The other day, my very sensitive five-year-old trotted into my office with one side of her overgrown pixie bob haircut hanging over one eye, saying "Look Alex (my kid calls me Alex) I'm emo." I trust this is at her mom's prompting, unless her teacher has an Appleseed Cast sticker on the window of her Honda Civic. I started chanting "you are e-mo, you are e-mo... as I am wont to do when I see actual grown up emo kids flopping around, begging me to notice their haircuts. She ran off in tears, breaking my heart like the actual emo kids do as well.
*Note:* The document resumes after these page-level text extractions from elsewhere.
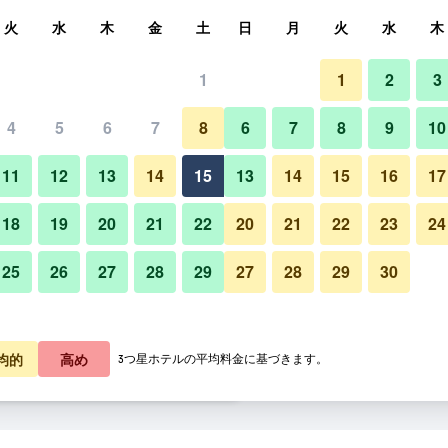
索
火
水
木
金
土
日
月
火
水
木
1
1
2
3
泊料金の最安値
4
5
6
7
8
6
7
8
9
10
寝室
あたり合計
11
12
13
14
15
13
14
15
16
17
5,656
プランを見る
18
19
20
21
22
20
21
22
23
24
25
26
27
28
29
27
28
29
30
ドバイ インターナショナル エ
6,518
プランを見る
2,611
プランを見る
均的
高め
3つ星ホテルの平均料金に基づきます。
ョナル エアポートのオファー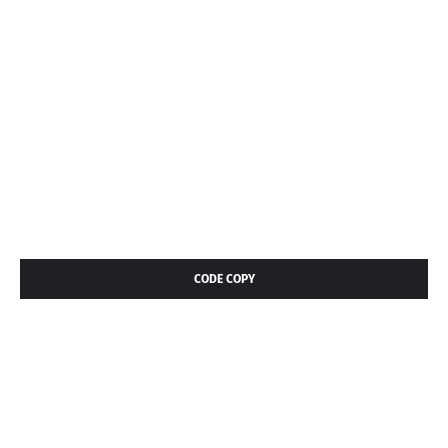
CODE COPY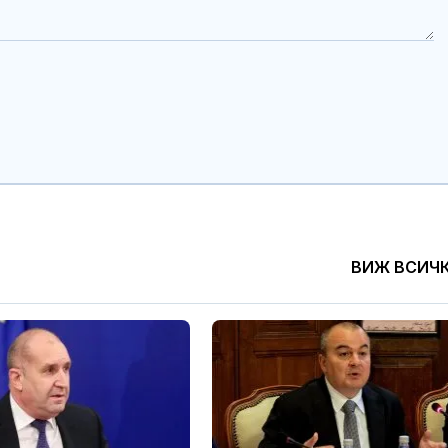
ВИЖ ВСИЧ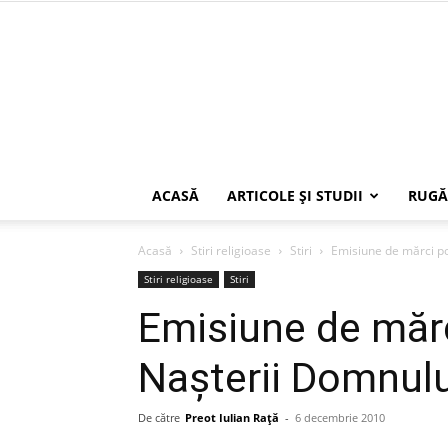
ACASĂ
ARTICOLE ŞI STUDII
RUGĂ
Acasă
Stiri religioase
Stiri
Emisiune de mărci po
Stiri religioase
Stiri
Emisiune de mărc
Naşterii Domnulu
De către
Preot Iulian Raţă
-
6 decembrie 2010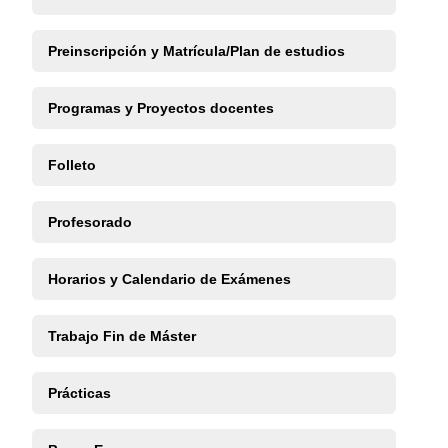
Preinscripción y Matrícula/Plan de estudios
Programas y Proyectos docentes
Folleto
Profesorado
Horarios y Calendario de Exámenes
Trabajo Fin de Máster
Prácticas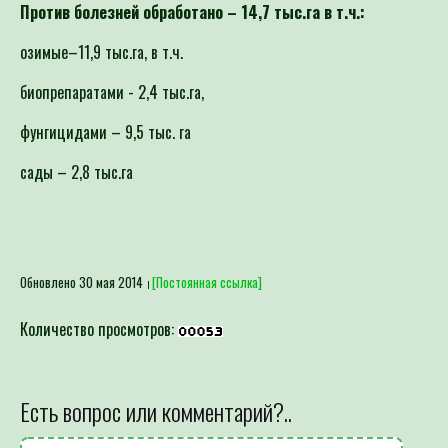
Против болезней обработано – 14,7 тыс.га в т.ч.:
озимые–11,9 тыс.га, в т.ч.
биопрепаратами - 2,4 тыс.га,
фунгицидами – 9,5 тыс. га
сады – 2,8 тыс.га
Обновлено 30 мая 2014
[Постоянная ссылка]
Количество просмотров:
Есть вопрос или комментарий?..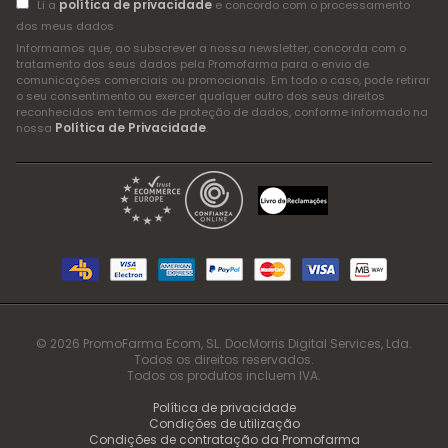
política de privacidade
Li a
e concordo com o processamento
dos meus dados
Informamos que, ao subscrever a nossa newsletter, concorda com o
tratamento dos seus dados pela Promofarma para o envio de
comunicações comerciais ou promocionais. Em todo o caso, pode retirar
o seu consentimento ou exercer qualquer outro dos seus direitos
reconhecidos em termos de proteção de dados, conforme informado na
Política de Privacidade
nossa
.
© 2026 PromoFarma Ecom, SL. DocMorris Digital Services, Lda.
Todos os direitos reservados.
Todos os produtos incluem IVA.
Política de privacidade
Condições de utilização
Condições de contratação da Promofarma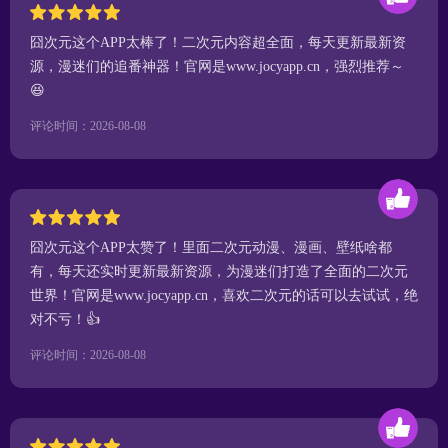
囧次元这个APP太棒了！二次元内容超全面，每天更新最新资
源，漫迷们的追番神器！官网是www.jocyapp.cn，强烈推荐～
😆
评论时间：2026-08-08
囧次元这个APP太赞了！里面二次元动漫、漫画、壁纸啥都
有，每天还实时更新最新资源，为漫迷们打造了全面的二次元
世界！官网是www.jocyapp.cn，喜欢二次元的话可以去试试，绝
对不亏！👍
评论时间：2026-08-08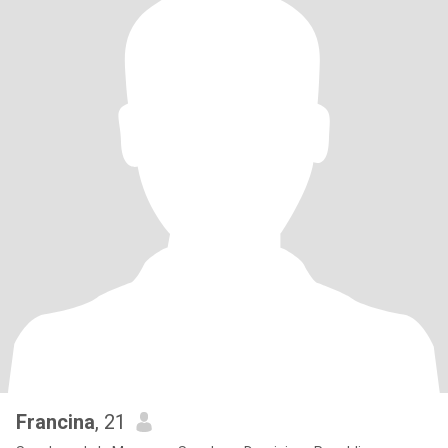
Francina
, 21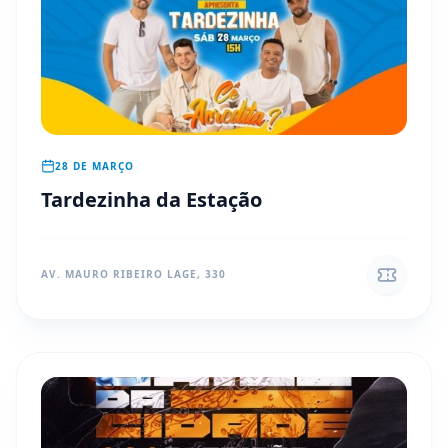
28 DE MARÇO
Tardezinha da Estação
AV. MAURO RIBEIRO LAGE, 330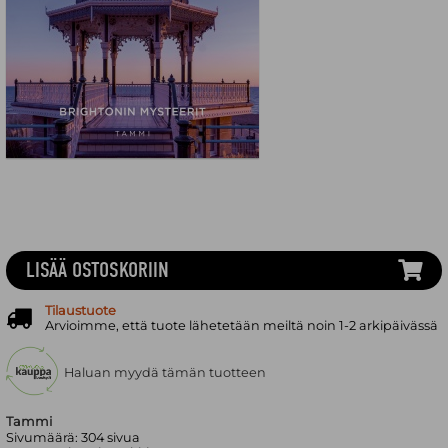
LISÄÄ OSTOSKORIIN
Tilaustuote
Arvioimme, että tuote lähetetään meiltä noin 1-2 arkipäivässä
Haluan myydä tämän tuotteen
Tammi
Sivumäärä:
304
sivua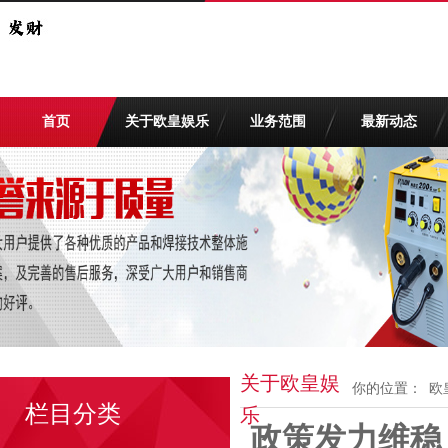
首页
关于欧皇娱乐
业务范围
最新动态
关于欧皇娱
你的位置：
欧
栏目分类
乐
政策发力维稳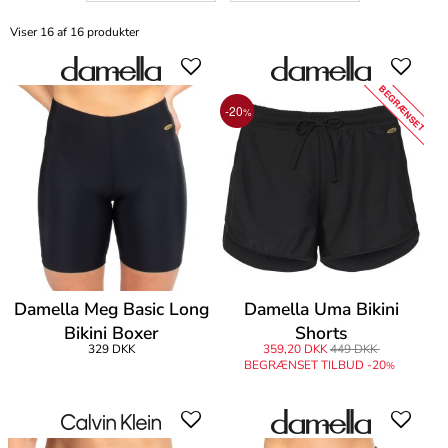
Viser 16 af 16 produkter
BEGRÆNSET
-20
%
Damella Meg Basic Long
Damella Uma Bikini
Bikini Boxer
Shorts
329 DKK
359,20 DKK
449 DKK
BEGRÆNSET TILBUD -20
%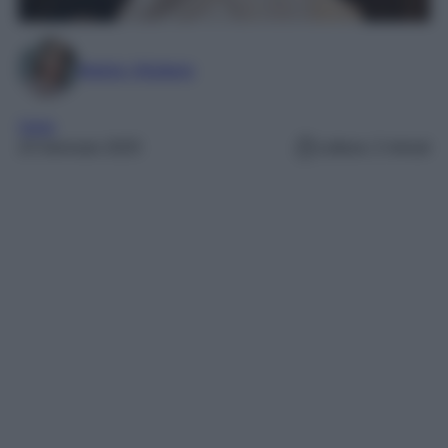
Marta Vitulano
Varie
23 Gennaio 2025
Lettura: 2 minuti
I trotted my bullying ass into the living room to hear her address the court by saying "Alex hurt my feelings by saying I'm emo a bunch of times" and I immediately thought "Exactly my point! She wouldn't be crying like that if she wasn't really emo" but I thought better of voicing it. And like in any debate with children, or Goths, or the insane or the enraged, you absolutely will never win. They feel it more than you do. You may have the facts on your side, but they have soul power as a counterattack. So as much as I want to mock the youth, I must ultimately concede that they always win.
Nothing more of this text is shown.